------ Given records

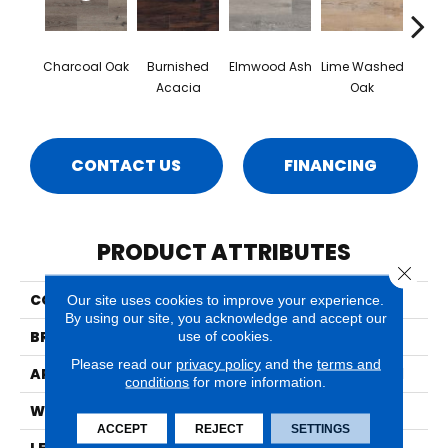
Charcoal Oak
Burnished
Elmwood Ash
Lime Washed
Rec
Acacia
Oak
CONTACT US
FINANCING
PRODUCT ATTRIBUTES
Close 
COLLECTION
Wilmont
Our site uses cookies to improve your experience.
By using our site, you acknowledge and accept our
BRAND
MSI
use of cookies.
Please read our
privacy policy
and the
terms and
APPLICATION
Residential, Commercial
conditions
for more information.
WIDTH
7
ACCEPT
REJECT
SETTINGS
LENGTH
48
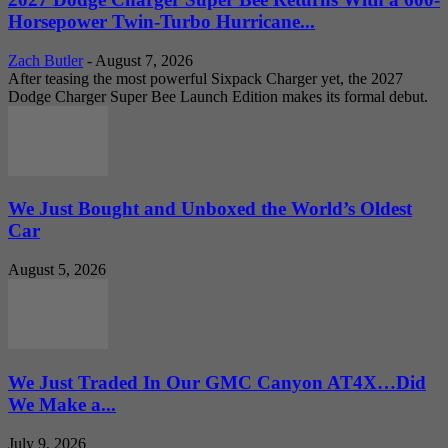
Horsepower Twin-Turbo Hurricane...
Zach Butler
-
August 7, 2026
After teasing the most powerful Sixpack Charger yet, the 2027
Dodge Charger Super Bee Launch Edition makes its formal debut.
We Just Bought and Unboxed the World’s Oldest
Car
August 5, 2026
We Just Traded In Our GMC Canyon AT4X…Did
We Make a...
July 9, 2026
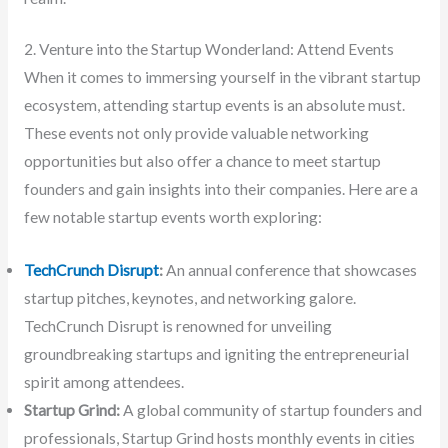
2. Venture into the Startup Wonderland: Attend Events
When it comes to immersing yourself in the vibrant startup
ecosystem, attending startup events is an absolute must.
These events not only provide valuable networking
opportunities but also offer a chance to meet startup
founders and gain insights into their companies. Here are a
few notable startup events worth exploring:
TechCrunch Disrupt
:
An annual conference that showcases
startup pitches, keynotes, and networking galore.
TechCrunch Disrupt is renowned for unveiling
groundbreaking startups and igniting the entrepreneurial
spirit among attendees.
Startup Grind:
A global community of startup founders and
professionals, Startup Grind hosts monthly events in cities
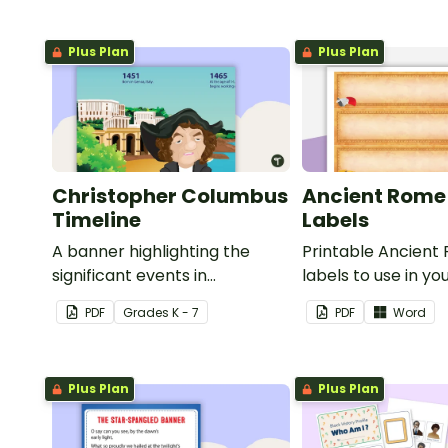
Plus Plan
Plus Plan
Christopher Columbus
Ancient Rome
Timeline
Labels
A banner highlighting the
Printable Ancient
significant events in
labels to use in yo
Christopher Columbus' life.
classroom.
PDF
Grade
s
K - 7
PDF
Word
Plus Plan
Plus Plan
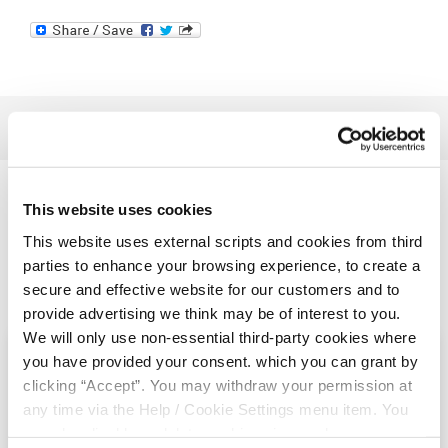
Related Articles
This website uses cookies
This website uses external scripts and cookies from third
parties to enhance your browsing experience, to create a
secure and effective website for our customers and to
provide advertising we think may be of interest to you.
We will only use non-essential third-party cookies where
you have provided your consent. which you can grant by
clicking “Accept”. You may withdraw your permission at
any time via the Help / Cookie Settings menu item. You
can also disable or delete cookies via your browser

------------

§ **Try it**
Return the listing unchanged except for the pictures, which should be dropped.

§ **Result of this task**
Charcoal Oak
Burnished
Elmwood Ash
Lime Washed
Rec
Acacia
Oak
CONTACT US
FINANCING
PRODUCT ATTRIBUTES
Close 
COLLECTION
Wilmont
Our site uses cookies to improve your experience.
By using our site, you acknowledge and accept our
BRAND
MSI
use of cookies.
Please read our
privacy policy
and the
terms and
APPLICATION
Residential, Commercial
conditions
for more information.
WIDTH
7
ACCEPT
REJECT
SETTINGS
LENGTH
48
Horsepower Twin-Turbo Hurricane...
Zach Butler
-
August 7, 2026
After teasing the most powerful Sixpack Charger yet, the 2027
Dodge Charger Super Bee Launch Edition makes its formal debut.
We Just Bought and Unboxed the World’s Oldest
Car
August 5, 2026
We Just Traded In Our GMC Canyon AT4X…Did
We Make a...
July 9, 2026
2. Venture into the Startup Wonderland: Attend Events
When it comes to immersing yourself in the vibrant startup
ecosystem, attending startup events is an absolute must.
These events not only provide valuable networking
opportunities but also offer a chance to meet startup
founders and gain insights into their companies. Here are a
few notable startup events worth exploring:
TechCrunch Disrupt
:
An annual conference that showcases
startup pitches, keynotes, and networking galore.
TechCrunch Disrupt is renowned for unveiling
groundbreaking startups and igniting the entrepreneurial
spirit among attendees.
Startup Grind:
A global community of startup founders and
professionals, Startup Grind hosts monthly events in cities
Plus Plan
Plus Plan
Christopher Columbus
Ancient Rome
Timeline
Labels
A banner highlighting the
Printable Ancient
significant events in
labels to use in yo
Christopher Columbus' life.
classroom.
PDF
Grade
s
K - 7
PDF
Word
Plus Plan
Plus Plan
Related Articles
This website uses cookies
This website uses external scripts and cookies from third
parties to enhance your browsing experience, to create a
secure and effective website for our customers and to
provide advertising we think may be of interest to you.
We will only use non-essential third-party cookies where
you have provided your consent. which you can grant by
clicking “Accept”. You may withdraw your permission at
any time via the Help / Cookie Settings menu item. You
can also disable or delete cookies via your browser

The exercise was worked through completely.